Jade Foster’s piece No Femme’s Allowed on the perceptions of femme lesbians made reflect on my evolution of how I present myself, not in just the straight world but in also the gay.
My notions of presenting and sexuality began before I realized I was gay. My sister was very much a tomboy, and I recalled her awkwardness with dressing in feminine clothing. I don’t think it wasn’t because of body issues or a self-perception of not being “pretty” in feminine clothing (she was, in fact, stunning) but it simply wasn’t her. I know I teased her a lot over the years for looking like a boy, but I think a part of me both feared her being ostracized for being different but also admired her courage to just Be.
I, on the other hand, dressed very girly. Part of the reason was because it was the 90s and the movie Clueless was popular. I totally was into the stacked loafers, a center part in my hair and barrettes. However, the real truth why I was so feminine was because it was an attempt to feel “normal” and included, instead of the unrelenting “different” that my adolescent years brought. While that difference was anchored in growing self-awareness of my sexuality, it was also very much impacted by being poor, African-American, living in the ‘hood and everything else that was not the upper class, white, girls prep school that I attended.
Around my junior in high school, I finally came to grips with being a lesbian. While I wasn’t officially “out,” I’d like to think that some of my friends suspected and at least one teacher was working covertly for me to be okay with myself. I was scared shitless of actually voicing those words “I’m gay” to anyone but I figured if perhaps I looked more gay, then people would get the hint, ask me, and all I would have to do is confirm. It was the 90s and it never occurred to me that I could be gay without an announcement.
So, I cut off all my hair. I was left with about an inch of curly something or other, and I felt like such a rebel. In a black culture where length and texture are badges of honor, I balked all that, and the defiance felt great. But I didn’t earn the “gay” badge that I thought would come with it. People just assumed I was being my usual rebellious self and never even questioned it, though my mother refused to look at me for 24 hours after the big chop. As it turned out, I would have to come out by traditional means and deal with the ignorant “but you don’t look gay” from the straight world and the “what, you know how to use tools?” from the gay.

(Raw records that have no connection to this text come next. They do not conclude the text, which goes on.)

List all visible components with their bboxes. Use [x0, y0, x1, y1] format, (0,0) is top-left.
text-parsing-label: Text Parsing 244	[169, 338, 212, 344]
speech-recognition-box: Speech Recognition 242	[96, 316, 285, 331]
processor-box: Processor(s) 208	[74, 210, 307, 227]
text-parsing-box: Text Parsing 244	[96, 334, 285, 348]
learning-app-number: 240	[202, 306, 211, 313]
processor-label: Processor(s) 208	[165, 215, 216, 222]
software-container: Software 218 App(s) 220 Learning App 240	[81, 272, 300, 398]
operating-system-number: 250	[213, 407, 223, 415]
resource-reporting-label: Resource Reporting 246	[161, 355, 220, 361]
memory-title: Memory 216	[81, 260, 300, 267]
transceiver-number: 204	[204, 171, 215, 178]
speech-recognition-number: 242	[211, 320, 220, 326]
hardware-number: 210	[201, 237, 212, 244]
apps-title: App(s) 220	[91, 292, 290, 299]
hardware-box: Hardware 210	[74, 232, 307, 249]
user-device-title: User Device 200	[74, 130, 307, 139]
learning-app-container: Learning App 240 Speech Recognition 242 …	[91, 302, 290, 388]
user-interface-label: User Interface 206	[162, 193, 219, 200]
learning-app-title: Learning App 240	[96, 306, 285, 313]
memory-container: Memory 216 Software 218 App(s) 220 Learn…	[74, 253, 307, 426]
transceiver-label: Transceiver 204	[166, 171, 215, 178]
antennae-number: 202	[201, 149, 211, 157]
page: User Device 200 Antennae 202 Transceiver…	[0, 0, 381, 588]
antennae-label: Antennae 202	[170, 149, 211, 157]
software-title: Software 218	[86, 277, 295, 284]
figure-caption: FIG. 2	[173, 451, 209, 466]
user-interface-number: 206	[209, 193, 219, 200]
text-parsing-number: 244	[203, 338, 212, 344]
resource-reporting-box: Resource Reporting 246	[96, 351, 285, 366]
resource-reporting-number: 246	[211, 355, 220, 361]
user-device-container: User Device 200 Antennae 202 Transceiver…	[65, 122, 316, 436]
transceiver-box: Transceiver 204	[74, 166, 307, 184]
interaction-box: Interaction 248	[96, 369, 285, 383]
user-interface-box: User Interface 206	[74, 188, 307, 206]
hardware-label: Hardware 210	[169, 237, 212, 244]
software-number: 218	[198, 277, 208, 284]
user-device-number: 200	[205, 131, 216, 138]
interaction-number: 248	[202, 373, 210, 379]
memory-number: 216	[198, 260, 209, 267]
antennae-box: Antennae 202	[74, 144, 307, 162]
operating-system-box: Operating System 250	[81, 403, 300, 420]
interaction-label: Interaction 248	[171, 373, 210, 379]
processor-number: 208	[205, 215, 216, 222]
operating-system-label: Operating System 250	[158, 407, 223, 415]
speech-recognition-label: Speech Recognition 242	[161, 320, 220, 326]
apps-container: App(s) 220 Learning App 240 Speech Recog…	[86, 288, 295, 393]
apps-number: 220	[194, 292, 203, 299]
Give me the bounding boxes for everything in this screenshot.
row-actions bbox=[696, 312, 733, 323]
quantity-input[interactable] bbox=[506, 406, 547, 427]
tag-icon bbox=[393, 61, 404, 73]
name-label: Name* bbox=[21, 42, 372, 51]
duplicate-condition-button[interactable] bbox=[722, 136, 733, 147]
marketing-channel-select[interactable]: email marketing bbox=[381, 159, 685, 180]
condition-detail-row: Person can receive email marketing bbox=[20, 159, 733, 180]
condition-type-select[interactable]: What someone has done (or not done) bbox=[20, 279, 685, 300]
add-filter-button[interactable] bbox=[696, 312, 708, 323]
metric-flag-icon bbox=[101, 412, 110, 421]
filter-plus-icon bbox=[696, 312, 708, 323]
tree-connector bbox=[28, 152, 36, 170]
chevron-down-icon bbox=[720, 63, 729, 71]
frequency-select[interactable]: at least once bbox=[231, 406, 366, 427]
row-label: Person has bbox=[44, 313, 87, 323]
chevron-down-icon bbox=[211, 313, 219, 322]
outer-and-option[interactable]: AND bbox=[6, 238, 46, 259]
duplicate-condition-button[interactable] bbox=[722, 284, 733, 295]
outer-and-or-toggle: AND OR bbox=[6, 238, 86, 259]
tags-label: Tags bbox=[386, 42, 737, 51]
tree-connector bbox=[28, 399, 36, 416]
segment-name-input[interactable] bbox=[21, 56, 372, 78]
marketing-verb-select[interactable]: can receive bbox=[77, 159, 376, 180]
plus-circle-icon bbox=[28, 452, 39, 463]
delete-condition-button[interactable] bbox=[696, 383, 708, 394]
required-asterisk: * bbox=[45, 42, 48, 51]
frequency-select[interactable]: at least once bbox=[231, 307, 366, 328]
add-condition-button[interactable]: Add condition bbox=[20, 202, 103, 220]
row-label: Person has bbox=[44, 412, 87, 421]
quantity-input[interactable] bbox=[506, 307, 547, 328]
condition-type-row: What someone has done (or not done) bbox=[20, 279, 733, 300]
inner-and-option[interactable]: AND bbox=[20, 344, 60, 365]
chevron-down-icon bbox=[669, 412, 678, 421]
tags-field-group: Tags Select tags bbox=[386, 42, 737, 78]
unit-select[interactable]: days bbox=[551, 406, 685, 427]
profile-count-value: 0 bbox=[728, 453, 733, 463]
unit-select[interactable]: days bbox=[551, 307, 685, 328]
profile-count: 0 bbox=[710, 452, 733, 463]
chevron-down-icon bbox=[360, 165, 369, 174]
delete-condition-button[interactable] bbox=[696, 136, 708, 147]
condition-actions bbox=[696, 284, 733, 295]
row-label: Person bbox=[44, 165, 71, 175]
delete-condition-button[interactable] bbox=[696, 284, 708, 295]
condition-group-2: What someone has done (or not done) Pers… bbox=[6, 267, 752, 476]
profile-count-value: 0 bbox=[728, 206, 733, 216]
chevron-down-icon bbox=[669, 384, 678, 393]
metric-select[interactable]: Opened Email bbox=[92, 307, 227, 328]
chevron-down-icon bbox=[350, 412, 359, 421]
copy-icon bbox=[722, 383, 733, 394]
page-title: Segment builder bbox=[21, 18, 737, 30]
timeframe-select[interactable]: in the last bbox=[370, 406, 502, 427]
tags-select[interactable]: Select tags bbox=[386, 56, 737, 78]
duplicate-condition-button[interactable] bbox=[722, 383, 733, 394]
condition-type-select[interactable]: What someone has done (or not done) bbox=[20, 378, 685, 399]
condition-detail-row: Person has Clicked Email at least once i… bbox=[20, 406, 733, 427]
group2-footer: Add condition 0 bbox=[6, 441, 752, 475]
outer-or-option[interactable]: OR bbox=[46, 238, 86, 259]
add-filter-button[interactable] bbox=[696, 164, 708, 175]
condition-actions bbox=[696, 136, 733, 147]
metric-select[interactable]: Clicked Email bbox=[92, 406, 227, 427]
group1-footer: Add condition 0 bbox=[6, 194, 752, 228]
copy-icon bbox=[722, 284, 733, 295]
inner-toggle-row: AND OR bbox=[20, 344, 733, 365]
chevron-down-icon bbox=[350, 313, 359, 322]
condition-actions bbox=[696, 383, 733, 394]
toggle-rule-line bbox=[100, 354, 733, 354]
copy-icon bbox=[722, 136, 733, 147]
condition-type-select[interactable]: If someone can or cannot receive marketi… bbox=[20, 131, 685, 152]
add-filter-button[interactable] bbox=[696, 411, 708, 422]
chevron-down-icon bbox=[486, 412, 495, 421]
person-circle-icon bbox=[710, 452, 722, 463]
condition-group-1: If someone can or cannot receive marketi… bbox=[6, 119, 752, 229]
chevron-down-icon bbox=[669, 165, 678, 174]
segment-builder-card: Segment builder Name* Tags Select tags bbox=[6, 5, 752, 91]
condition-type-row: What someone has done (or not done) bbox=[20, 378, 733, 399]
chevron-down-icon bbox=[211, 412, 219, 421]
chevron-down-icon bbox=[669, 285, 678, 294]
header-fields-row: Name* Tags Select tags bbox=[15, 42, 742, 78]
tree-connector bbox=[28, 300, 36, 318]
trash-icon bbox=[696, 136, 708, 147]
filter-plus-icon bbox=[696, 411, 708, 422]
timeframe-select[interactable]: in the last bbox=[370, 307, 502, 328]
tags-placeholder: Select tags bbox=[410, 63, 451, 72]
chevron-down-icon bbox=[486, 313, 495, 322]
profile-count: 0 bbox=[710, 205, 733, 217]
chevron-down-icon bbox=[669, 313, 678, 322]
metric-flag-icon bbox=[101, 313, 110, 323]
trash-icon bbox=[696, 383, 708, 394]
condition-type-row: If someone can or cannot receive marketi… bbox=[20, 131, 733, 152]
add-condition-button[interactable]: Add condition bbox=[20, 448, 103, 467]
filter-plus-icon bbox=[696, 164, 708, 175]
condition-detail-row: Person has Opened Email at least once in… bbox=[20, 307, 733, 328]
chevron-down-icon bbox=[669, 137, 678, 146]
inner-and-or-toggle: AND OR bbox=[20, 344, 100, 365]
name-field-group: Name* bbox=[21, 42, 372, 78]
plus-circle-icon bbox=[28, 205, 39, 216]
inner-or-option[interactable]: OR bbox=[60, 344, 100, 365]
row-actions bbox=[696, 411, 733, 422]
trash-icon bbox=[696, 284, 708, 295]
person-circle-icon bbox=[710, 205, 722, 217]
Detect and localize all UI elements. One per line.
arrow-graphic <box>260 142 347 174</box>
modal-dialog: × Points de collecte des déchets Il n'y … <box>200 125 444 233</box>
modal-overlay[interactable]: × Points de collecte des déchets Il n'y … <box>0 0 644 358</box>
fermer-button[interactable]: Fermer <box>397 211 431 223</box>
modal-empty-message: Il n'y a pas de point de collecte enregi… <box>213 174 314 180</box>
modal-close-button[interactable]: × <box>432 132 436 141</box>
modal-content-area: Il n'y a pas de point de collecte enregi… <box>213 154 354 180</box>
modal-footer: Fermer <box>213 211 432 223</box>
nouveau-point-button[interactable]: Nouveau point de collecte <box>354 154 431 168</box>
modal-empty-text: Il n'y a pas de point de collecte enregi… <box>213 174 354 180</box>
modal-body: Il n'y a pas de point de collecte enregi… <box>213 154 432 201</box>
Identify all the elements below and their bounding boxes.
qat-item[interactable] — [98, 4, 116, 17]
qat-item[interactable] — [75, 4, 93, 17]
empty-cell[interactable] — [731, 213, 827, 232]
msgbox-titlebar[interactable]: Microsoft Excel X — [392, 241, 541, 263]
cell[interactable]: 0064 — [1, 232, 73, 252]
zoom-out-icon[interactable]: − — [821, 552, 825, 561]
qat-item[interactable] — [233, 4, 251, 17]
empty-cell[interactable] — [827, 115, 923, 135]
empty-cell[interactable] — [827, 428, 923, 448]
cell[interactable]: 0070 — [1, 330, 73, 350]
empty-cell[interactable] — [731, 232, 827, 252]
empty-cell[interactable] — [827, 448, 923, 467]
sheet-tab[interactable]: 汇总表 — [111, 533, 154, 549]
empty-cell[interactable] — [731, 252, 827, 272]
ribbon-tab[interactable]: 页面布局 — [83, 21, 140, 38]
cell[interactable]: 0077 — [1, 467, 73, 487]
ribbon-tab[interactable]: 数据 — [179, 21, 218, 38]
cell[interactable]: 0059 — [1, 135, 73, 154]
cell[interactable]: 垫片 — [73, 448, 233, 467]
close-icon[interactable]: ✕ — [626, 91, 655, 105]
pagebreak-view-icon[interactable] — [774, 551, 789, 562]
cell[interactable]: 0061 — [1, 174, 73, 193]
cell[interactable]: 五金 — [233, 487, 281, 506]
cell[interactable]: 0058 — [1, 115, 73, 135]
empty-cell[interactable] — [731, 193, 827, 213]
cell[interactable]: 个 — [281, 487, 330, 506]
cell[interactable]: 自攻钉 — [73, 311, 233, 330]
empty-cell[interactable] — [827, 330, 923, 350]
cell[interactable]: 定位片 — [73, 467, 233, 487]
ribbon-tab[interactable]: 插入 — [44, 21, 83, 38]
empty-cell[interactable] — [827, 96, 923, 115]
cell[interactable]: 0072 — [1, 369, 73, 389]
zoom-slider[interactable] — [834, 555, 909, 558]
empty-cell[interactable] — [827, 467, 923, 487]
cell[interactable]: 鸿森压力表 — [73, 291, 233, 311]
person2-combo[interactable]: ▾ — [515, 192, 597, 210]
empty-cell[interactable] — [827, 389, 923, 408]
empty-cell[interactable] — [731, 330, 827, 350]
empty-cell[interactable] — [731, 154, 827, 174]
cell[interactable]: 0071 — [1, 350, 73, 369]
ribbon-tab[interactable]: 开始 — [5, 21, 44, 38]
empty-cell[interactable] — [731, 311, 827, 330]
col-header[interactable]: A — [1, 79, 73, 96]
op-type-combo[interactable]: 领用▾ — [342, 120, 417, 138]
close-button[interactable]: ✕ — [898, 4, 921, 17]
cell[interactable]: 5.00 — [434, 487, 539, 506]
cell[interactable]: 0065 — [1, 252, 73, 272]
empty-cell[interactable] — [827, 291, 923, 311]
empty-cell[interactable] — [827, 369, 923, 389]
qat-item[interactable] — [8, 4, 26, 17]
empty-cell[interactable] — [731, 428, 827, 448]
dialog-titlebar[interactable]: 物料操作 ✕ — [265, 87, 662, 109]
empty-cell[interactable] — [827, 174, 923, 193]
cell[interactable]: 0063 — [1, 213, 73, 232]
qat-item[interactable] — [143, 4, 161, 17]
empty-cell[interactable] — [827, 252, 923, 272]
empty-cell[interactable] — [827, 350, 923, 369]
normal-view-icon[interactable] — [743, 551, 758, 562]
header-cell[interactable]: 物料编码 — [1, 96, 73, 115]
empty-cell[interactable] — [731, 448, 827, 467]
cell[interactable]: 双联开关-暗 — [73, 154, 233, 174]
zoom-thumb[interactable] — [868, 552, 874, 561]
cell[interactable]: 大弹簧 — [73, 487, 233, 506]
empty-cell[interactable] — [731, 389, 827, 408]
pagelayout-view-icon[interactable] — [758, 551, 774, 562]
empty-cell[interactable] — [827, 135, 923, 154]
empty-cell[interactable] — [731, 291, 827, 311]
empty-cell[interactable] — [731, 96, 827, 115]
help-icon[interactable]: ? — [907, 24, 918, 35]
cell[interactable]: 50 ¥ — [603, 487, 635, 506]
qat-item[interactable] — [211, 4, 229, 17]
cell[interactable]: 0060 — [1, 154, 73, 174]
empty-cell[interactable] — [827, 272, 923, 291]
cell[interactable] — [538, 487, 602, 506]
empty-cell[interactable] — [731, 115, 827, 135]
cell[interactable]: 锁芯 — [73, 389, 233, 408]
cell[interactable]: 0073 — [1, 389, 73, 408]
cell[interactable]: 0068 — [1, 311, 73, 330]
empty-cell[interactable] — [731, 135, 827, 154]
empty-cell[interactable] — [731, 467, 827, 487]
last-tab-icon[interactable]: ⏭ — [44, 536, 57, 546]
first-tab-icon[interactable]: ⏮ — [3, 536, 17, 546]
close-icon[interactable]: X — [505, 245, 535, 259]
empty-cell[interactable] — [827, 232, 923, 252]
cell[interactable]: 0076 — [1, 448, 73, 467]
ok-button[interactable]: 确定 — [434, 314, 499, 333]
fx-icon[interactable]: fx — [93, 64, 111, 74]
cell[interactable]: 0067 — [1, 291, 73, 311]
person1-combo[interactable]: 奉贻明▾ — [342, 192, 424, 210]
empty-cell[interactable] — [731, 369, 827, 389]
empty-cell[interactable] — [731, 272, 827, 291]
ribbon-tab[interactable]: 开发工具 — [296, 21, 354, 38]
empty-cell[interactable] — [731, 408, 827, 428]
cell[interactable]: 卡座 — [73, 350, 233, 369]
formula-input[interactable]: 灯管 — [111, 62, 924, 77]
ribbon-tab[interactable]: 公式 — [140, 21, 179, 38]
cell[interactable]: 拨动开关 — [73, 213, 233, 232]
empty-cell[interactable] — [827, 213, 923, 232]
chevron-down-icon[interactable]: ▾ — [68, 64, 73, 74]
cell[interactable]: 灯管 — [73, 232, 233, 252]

I spent some years trying to figure out how to present, using and balking at labels, and 17 years after coming out I’ve finally found my comfort zone. I’ve accepted that I truly love the feminine, girly things about dressing, be it dresses, heels, makeup, and accessories. It has nothing to do with what roles or assumptions of what I should be. It’s simply a reflection of how I feel the most confident. The practical side doesn’t allow me to dress like that every day (though I’m trying to fight her J ) but I’m now okay with how I present as well as asserting myself as a lesbian woman.
At the end of the day, the clothes do make this woman—they identify me as secure, confident, classy, bold, sassy, sexy, and reflective.